Setelah dua bulan itu, ibu dan ayah menjemput Khiyar dan kakaknya Sulha untuk
ikut ke Malaysia. Alangkah bahagia hati mereka berdua, akhirnya mereka bisa
bersama-sama lagi dengan ibu dan ayah.
Tapi
masalah barupun datang, anak-anak pendatang tidak bisa bersekolah di sekolah
Negeri. Kebijakan itu baru saja keluar dalam dua tahun belakang. Ayah dan ibu Khiyar
beberapa kali berkunjung ke Dinas Pendidikan Pulau Pinang untuk mengurus agar
anak-anak agar bisa belajar di Sekolah Kebangsaan Malaysia bersama anak Melayu
lainnya.
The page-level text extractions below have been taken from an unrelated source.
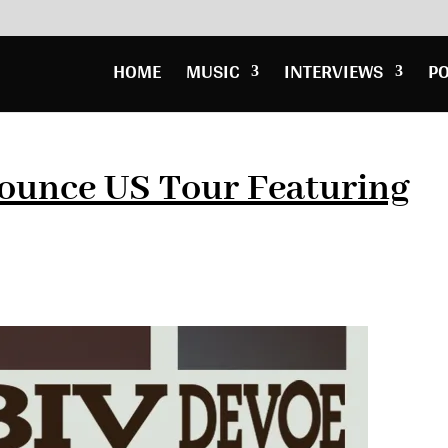
HOME
MUSIC
INTERVIEWS
P
nounce US Tour Featuring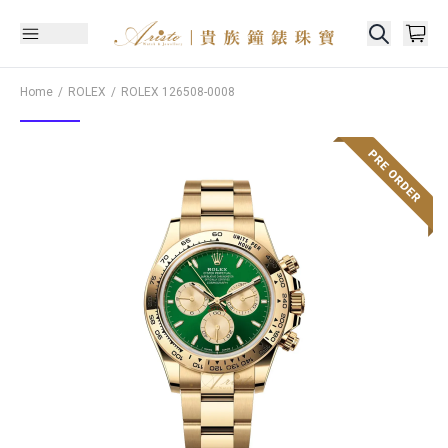
Home
ROLEX
ROLEX
126508-0008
Paling tidak bahasa yang digunakan tak jauh beda, pun budaya Melayu
dan Aceh masih banyak yang sama. Tapi usaha tersebut tetap tidak mendapatkan
hasil.
Akhirnya
ayah dan ibu memutuskan untuk mengirim Khiyar dan kakaknya ke sekolah
internasional : ada sekolah khusus India, sekolah khusus China, dan sekolah
khusus untuk anak-anak Timur Tengah. Tentu saja ayah memilih sekolah yang semua
siswanya muslim ; sekolah bersama anak-anak Arab.
Sungguh
tak mudah bagi Khiyar untuk memahami materi Matematika, Ilmu Alam dan pelajaran
lain diajarkan dalam Bahasa Arab. Tapi mereka cepat menyesuaikan diri, karena
siswa-siswi di sekolah Arabic School tersebut kebanyakannya tinggal di apartement
yang sama dengan tempat Khiyar tinggal.
Setelah
setahun bersekolah di Arabic School, Khiyar dan kakak harus kembali
pulang ke kampung nenek karena kakaknya akan mengikuti Ujian Nasional (UN).
Khiyarpun menghabiskan satu semester lagi di sekolah tersebut.
Setelah
ibu wisuda dan menyelesaikan semua urusan kuliahnya, Khiyar, Sulha, beserta
ayah dan ibu kembali tinggal di daerah yang dekat dengan sekolah ibu. Kata ibu
agar memudahkan jika anak-anak perlu sesuatu. Sementara Kak Sulha melanjutkan
ke sebuah Sekolah Menengah Pertama Islam Karakter di seputaran wilayah tersebut
juga. Tidak begitu jaun dari rumah yang mereka diami.
Meskipun
kelas V dan VI, Khiyar pindah lagi ke sekolah yang baru, tapi alangkah
senangnya Khiyar karena ternyata ibu memilih memindahkannya kembali sekolah
dasar ke duanya dulu sehingga Khiyar tidak perlu beradaptasi lagi dengan
kawan-kawan, karena kawan-kawannya adalah kawan lama Khiyar.
Demikianlah
perjalanan sekolah dasar Khiyar yang berpindah-pindah membuat Khiyar harus belajar
berinteraksi dengan banayk lingkungan. Meskipun untungnya banyak, tapi ibu
tetap berdoa, semoga nanti Sekolah Menengah Pertama dan Sekolah Menengah
Akhirnya Khiyar cukup satu saja. “Semoga,” kata Ibu.